▶ [Stored data entries]:
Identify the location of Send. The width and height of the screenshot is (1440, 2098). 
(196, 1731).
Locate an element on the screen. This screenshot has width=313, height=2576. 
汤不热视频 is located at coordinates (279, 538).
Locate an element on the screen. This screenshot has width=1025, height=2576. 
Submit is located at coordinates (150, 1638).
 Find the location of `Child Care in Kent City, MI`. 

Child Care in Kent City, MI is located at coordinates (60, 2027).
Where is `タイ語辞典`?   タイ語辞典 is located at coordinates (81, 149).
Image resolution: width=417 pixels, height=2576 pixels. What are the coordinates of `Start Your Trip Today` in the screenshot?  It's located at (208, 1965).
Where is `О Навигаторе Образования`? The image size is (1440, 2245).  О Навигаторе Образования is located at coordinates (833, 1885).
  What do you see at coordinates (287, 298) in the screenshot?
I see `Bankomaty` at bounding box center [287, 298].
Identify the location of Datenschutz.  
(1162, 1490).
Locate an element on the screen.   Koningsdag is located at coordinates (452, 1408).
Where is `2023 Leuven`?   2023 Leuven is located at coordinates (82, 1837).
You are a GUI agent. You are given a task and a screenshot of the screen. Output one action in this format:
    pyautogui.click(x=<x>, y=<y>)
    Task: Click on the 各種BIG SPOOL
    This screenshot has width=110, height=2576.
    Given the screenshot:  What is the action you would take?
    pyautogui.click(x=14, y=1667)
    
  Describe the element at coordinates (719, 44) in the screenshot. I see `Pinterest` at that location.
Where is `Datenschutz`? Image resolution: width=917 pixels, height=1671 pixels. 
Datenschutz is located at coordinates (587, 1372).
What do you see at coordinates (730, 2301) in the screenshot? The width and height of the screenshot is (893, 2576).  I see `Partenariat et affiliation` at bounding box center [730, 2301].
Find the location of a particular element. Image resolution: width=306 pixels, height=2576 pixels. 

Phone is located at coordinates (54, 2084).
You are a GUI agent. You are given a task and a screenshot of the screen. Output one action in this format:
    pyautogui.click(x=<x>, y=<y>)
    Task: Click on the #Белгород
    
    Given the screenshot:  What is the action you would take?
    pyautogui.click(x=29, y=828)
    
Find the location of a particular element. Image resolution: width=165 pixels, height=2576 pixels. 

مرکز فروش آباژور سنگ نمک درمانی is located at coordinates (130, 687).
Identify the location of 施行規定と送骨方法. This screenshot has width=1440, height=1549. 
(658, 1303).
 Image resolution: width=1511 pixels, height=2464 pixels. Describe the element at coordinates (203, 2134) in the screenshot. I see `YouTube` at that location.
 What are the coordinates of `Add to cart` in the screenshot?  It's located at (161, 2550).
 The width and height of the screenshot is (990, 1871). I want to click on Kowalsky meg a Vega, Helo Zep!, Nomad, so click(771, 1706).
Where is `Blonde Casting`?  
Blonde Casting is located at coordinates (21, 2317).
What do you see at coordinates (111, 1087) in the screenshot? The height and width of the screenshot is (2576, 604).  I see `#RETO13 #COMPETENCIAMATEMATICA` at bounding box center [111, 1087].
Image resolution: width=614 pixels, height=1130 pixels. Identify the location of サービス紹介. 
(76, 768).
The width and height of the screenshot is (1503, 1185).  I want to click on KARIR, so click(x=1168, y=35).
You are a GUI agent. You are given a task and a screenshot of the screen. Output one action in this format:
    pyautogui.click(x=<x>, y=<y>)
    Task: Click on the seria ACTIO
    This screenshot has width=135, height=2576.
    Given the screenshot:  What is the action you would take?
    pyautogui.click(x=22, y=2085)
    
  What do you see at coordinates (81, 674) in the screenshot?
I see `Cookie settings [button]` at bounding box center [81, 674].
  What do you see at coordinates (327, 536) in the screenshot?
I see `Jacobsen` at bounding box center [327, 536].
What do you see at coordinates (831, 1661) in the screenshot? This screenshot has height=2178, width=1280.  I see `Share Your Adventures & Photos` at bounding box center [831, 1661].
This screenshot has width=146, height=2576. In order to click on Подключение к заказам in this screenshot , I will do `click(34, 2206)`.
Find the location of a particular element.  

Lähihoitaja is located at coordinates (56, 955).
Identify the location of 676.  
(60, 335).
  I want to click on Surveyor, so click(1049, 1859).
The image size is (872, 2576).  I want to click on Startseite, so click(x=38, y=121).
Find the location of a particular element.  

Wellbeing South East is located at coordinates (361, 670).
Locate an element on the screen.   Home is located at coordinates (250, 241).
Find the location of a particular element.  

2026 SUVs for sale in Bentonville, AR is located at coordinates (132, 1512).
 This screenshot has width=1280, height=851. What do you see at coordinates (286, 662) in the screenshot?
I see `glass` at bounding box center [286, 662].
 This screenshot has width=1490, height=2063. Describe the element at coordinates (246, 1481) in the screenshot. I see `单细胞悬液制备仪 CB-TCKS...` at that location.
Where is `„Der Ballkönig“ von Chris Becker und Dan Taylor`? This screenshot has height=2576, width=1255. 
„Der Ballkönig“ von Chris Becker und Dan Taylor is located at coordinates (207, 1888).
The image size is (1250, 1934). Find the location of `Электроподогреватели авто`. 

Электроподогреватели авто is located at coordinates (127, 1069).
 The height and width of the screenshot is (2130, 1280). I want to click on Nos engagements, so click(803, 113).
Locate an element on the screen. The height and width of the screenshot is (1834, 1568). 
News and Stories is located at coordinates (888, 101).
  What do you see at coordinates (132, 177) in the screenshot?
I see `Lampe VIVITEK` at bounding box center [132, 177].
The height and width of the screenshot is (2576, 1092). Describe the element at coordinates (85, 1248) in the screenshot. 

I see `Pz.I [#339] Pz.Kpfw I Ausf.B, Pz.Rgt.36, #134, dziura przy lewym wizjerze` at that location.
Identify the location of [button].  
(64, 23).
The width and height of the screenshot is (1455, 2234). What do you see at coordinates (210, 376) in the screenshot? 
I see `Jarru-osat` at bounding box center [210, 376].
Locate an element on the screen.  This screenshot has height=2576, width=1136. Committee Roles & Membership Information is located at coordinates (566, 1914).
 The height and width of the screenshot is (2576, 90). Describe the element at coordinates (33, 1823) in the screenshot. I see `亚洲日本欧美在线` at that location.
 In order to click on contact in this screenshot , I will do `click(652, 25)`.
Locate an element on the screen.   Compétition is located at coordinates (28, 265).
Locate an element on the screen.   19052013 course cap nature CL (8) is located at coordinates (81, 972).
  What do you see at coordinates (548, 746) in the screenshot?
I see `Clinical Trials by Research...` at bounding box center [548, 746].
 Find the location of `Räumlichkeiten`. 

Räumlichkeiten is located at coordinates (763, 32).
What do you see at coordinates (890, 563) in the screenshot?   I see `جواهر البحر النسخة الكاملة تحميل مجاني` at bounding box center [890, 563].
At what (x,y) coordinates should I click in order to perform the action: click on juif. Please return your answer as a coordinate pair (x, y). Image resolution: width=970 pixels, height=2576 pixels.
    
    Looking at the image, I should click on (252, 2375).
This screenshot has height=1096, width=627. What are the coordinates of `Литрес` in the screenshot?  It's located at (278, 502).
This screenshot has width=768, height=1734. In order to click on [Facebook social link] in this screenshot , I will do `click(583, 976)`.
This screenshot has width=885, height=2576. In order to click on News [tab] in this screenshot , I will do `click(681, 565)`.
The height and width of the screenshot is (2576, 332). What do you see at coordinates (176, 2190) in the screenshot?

▶ [ASSIGNED TASK]:
Transcribe the records above exactly.

▶ [ANSWER SPACE]:
Identify the location of Send. The width and height of the screenshot is (1440, 2098). 
(196, 1731).
Locate an element on the screen. This screenshot has width=313, height=2576. 
汤不热视频 is located at coordinates (279, 538).
Locate an element on the screen. This screenshot has width=1025, height=2576. 
Submit is located at coordinates (150, 1638).
 Find the location of `Child Care in Kent City, MI`. 

Child Care in Kent City, MI is located at coordinates (60, 2027).
Where is `タイ語辞典`?   タイ語辞典 is located at coordinates (81, 149).
Image resolution: width=417 pixels, height=2576 pixels. What are the coordinates of `Start Your Trip Today` in the screenshot?  It's located at (208, 1965).
Where is `О Навигаторе Образования`? The image size is (1440, 2245).  О Навигаторе Образования is located at coordinates (833, 1885).
  What do you see at coordinates (287, 298) in the screenshot?
I see `Bankomaty` at bounding box center [287, 298].
Identify the location of Datenschutz.  
(1162, 1490).
Locate an element on the screen.   Koningsdag is located at coordinates (452, 1408).
Where is `2023 Leuven`?   2023 Leuven is located at coordinates (82, 1837).
You are a GUI agent. You are given a task and a screenshot of the screen. Output one action in this format:
    pyautogui.click(x=<x>, y=<y>)
    Task: Click on the 各種BIG SPOOL
    This screenshot has width=110, height=2576.
    Given the screenshot:  What is the action you would take?
    pyautogui.click(x=14, y=1667)
    
  Describe the element at coordinates (719, 44) in the screenshot. I see `Pinterest` at that location.
Where is `Datenschutz`? Image resolution: width=917 pixels, height=1671 pixels. 
Datenschutz is located at coordinates (587, 1372).
What do you see at coordinates (730, 2301) in the screenshot? The width and height of the screenshot is (893, 2576).  I see `Partenariat et affiliation` at bounding box center [730, 2301].
Find the location of a particular element. Image resolution: width=306 pixels, height=2576 pixels. 

Phone is located at coordinates (54, 2084).
You are a GUI agent. You are given a task and a screenshot of the screen. Output one action in this format:
    pyautogui.click(x=<x>, y=<y>)
    Task: Click on the #Белгород
    
    Given the screenshot:  What is the action you would take?
    pyautogui.click(x=29, y=828)
    
Find the location of a particular element. Image resolution: width=165 pixels, height=2576 pixels. 

مرکز فروش آباژور سنگ نمک درمانی is located at coordinates (130, 687).
Identify the location of 施行規定と送骨方法. This screenshot has width=1440, height=1549. 
(658, 1303).
 Image resolution: width=1511 pixels, height=2464 pixels. Describe the element at coordinates (203, 2134) in the screenshot. I see `YouTube` at that location.
 What are the coordinates of `Add to cart` in the screenshot?  It's located at (161, 2550).
 The width and height of the screenshot is (990, 1871). I want to click on Kowalsky meg a Vega, Helo Zep!, Nomad, so click(771, 1706).
Where is `Blonde Casting`?  
Blonde Casting is located at coordinates (21, 2317).
What do you see at coordinates (111, 1087) in the screenshot? The height and width of the screenshot is (2576, 604).  I see `#RETO13 #COMPETENCIAMATEMATICA` at bounding box center [111, 1087].
Image resolution: width=614 pixels, height=1130 pixels. Identify the location of サービス紹介. 
(76, 768).
The width and height of the screenshot is (1503, 1185).  I want to click on KARIR, so click(x=1168, y=35).
You are a GUI agent. You are given a task and a screenshot of the screen. Output one action in this format:
    pyautogui.click(x=<x>, y=<y>)
    Task: Click on the seria ACTIO
    This screenshot has width=135, height=2576.
    Given the screenshot:  What is the action you would take?
    pyautogui.click(x=22, y=2085)
    
  What do you see at coordinates (81, 674) in the screenshot?
I see `Cookie settings [button]` at bounding box center [81, 674].
  What do you see at coordinates (327, 536) in the screenshot?
I see `Jacobsen` at bounding box center [327, 536].
What do you see at coordinates (831, 1661) in the screenshot? This screenshot has height=2178, width=1280.  I see `Share Your Adventures & Photos` at bounding box center [831, 1661].
This screenshot has width=146, height=2576. In order to click on Подключение к заказам in this screenshot , I will do `click(34, 2206)`.
Find the location of a particular element.  

Lähihoitaja is located at coordinates (56, 955).
Identify the location of 676.  
(60, 335).
  I want to click on Surveyor, so click(1049, 1859).
The image size is (872, 2576).  I want to click on Startseite, so click(x=38, y=121).
Find the location of a particular element.  

Wellbeing South East is located at coordinates (361, 670).
Locate an element on the screen.   Home is located at coordinates (250, 241).
Find the location of a particular element.  

2026 SUVs for sale in Bentonville, AR is located at coordinates (132, 1512).
 This screenshot has width=1280, height=851. What do you see at coordinates (286, 662) in the screenshot?
I see `glass` at bounding box center [286, 662].
 This screenshot has width=1490, height=2063. Describe the element at coordinates (246, 1481) in the screenshot. I see `单细胞悬液制备仪 CB-TCKS...` at that location.
Where is `„Der Ballkönig“ von Chris Becker und Dan Taylor`? This screenshot has height=2576, width=1255. 
„Der Ballkönig“ von Chris Becker und Dan Taylor is located at coordinates (207, 1888).
The image size is (1250, 1934). Find the location of `Электроподогреватели авто`. 

Электроподогреватели авто is located at coordinates (127, 1069).
 The height and width of the screenshot is (2130, 1280). I want to click on Nos engagements, so click(803, 113).
Locate an element on the screen. The height and width of the screenshot is (1834, 1568). 
News and Stories is located at coordinates (888, 101).
  What do you see at coordinates (132, 177) in the screenshot?
I see `Lampe VIVITEK` at bounding box center [132, 177].
The height and width of the screenshot is (2576, 1092). Describe the element at coordinates (85, 1248) in the screenshot. 

I see `Pz.I [#339] Pz.Kpfw I Ausf.B, Pz.Rgt.36, #134, dziura przy lewym wizjerze` at that location.
Identify the location of [button].  
(64, 23).
The width and height of the screenshot is (1455, 2234). What do you see at coordinates (210, 376) in the screenshot? 
I see `Jarru-osat` at bounding box center [210, 376].
Locate an element on the screen.  This screenshot has height=2576, width=1136. Committee Roles & Membership Information is located at coordinates (566, 1914).
 The height and width of the screenshot is (2576, 90). Describe the element at coordinates (33, 1823) in the screenshot. I see `亚洲日本欧美在线` at that location.
 In order to click on contact in this screenshot , I will do `click(652, 25)`.
Locate an element on the screen.   Compétition is located at coordinates (28, 265).
Locate an element on the screen.   19052013 course cap nature CL (8) is located at coordinates (81, 972).
  What do you see at coordinates (548, 746) in the screenshot?
I see `Clinical Trials by Research...` at bounding box center [548, 746].
 Find the location of `Räumlichkeiten`. 

Räumlichkeiten is located at coordinates (763, 32).
What do you see at coordinates (890, 563) in the screenshot?   I see `جواهر البحر النسخة الكاملة تحميل مجاني` at bounding box center [890, 563].
At what (x,y) coordinates should I click in order to perform the action: click on juif. Please return your answer as a coordinate pair (x, y). Image resolution: width=970 pixels, height=2576 pixels.
    
    Looking at the image, I should click on (252, 2375).
This screenshot has height=1096, width=627. What are the coordinates of `Литрес` in the screenshot?  It's located at (278, 502).
This screenshot has width=768, height=1734. In order to click on [Facebook social link] in this screenshot , I will do `click(583, 976)`.
This screenshot has width=885, height=2576. In order to click on News [tab] in this screenshot , I will do `click(681, 565)`.
The height and width of the screenshot is (2576, 332). What do you see at coordinates (176, 2190) in the screenshot?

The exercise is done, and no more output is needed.